The sophisticated algorithms and ML models can be trained through healthcare data and the system can assist physicians with medication modelling and treatment suggestions. These models suggest appropriate dosage and treatment plans by analyzing practice guidelines, meta-analyses, patient characteristics, and clinical trials data.
AI can also help in creating personalized plan for individual patients instead of a one-size-fits-all treatment, assessing the stage of disease rather than the individual patient. The personalized treatment helps the clinician to intervene before a patient’s condition becomes critical, resulting in lower cost and better care.
Management
Care management is usually a lifelong process in case of chronic diseases, mostly self-managed by the patient. A virtual nurse assistant based on AI can help patients in ensuring drug adherence and monitoring by recording, reminding, and connecting with biometric devices to collect vital data.
Recently, Sensely, a meditech start-up, introduced AI-powered nurse avatars. These avatars cover a wide range of content modules, including system assessment, health information, and wellness and chronic care, and are available in over 30 languages. Each morning, patients receive a notification to complete a check-in routine, with Sensely avatar ‘Molly’ guiding patients to record weight and blood pressure data. Sensely then calculates a risk assessment for each patient and provides clinicians with timely information to trigger appropriate interventions.
These types of virtual assistants are very convenient for patients to self-manage chronic conditions.
Another critical area in care management is measuring and managing chronic pain. Sometimes, patients live with chronic pain that is often debilitating and hard to diagnose clinically. AI and facial recognition algorithm can assist in detecting and monitoring chronic pain in patients by monitoring facial muscle movements in individuals who can’t self-report pain, providing a quantifiable score of the pain they’re experiencing. This information is very critical for clinicians to adjust the treatment plan.
Prevention
Apart from helping patients once they are diagnosed with a chronic disease, AI technology can even do early detection of disease signs in patients before they become chronic. AI-based ML models can help providers identify patients who are at risk for heart disease, hypertension, and pre-diabetes, allowing for early intervention and preventive care strategies. For example, a retinal examination by artificial intelligence may reveal a person's risk for heart attack or stroke in the next five years, according to a new study by Google.
AI can also be crucial in preventing hospitalization of existing chronic patients who are going through the treatment.

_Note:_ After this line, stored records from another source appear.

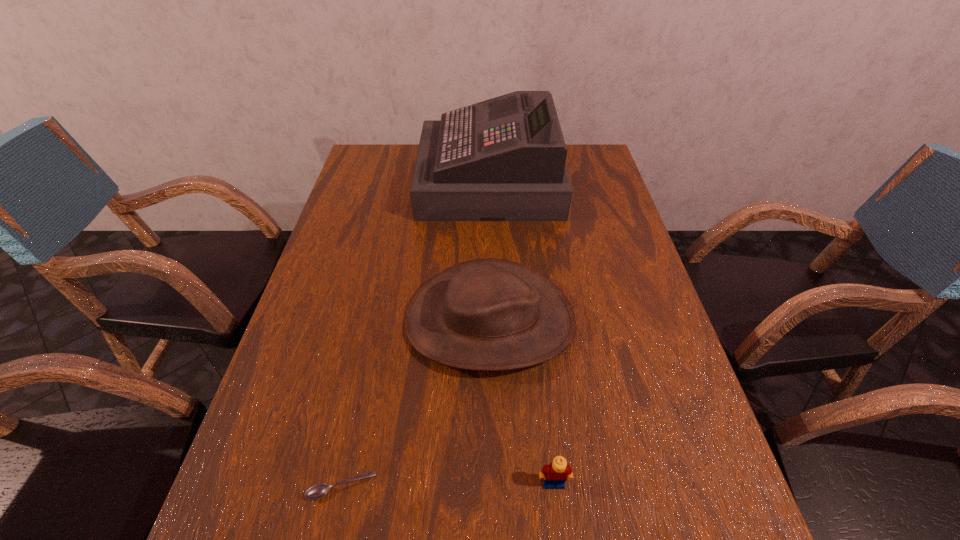 I want to click on unoccupied position between the second tallest object and the Lego, so click(x=522, y=401).

Identify the location of vacant region between the third nearest object and the second shortest object. (522, 401).

Where is `free spot between the second shortest object and the shortest object`? free spot between the second shortest object and the shortest object is located at coordinates (448, 484).

The height and width of the screenshot is (540, 960). Identify the location of empty space between the farthest object and the cowboy hat. (490, 251).

Choose which object is the third nearest neighbor to the second tallest object. Please provide its 2D coordinates. Your answer should be formatted as a tuple, i.e. [(x, y)], where the tuple contains the x and y coordinates of a point satisfying the conditions above.

[(503, 159)]

Locate an element on the screen. This screenshot has height=540, width=960. object that is the third closest to the third tallest object is located at coordinates (503, 159). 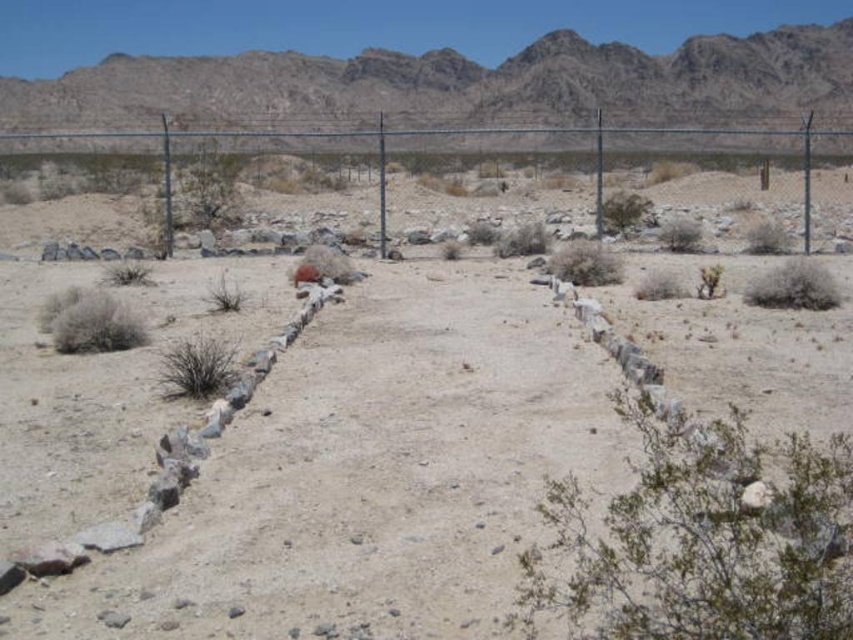 Question: Among these points, which one is nearest to the camera?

Continuous monitoring of patient vitals along with drug adherence by an AI-based system can detect the possibility of deteriorating conditions, thus needing hospitalization.
Conclusion
With the onset of digital health management where data is being collected from various touchpoints throughout the patient lifecycle—including wearables, mobile apps, and hospital’s EHR system—we have tremendous amounts of data on patient activity, patient-reported outcomes, patient history and treatment plan. This data can generate new insights and possibilities for affordable and scalable care with the help of AI applications. Through machine learning, this data can be harnessed to prioritize patients based on real-time needs, generate intervention alerts, and recommend follow-up actions.
AI, along with sensor technology, can unlock the potential of data, providing actionable insights to guide clinical decisions to diagnose, treat and manage chronic conditions remotely, thus, providing the right clinical intervention to the right patient at the right time.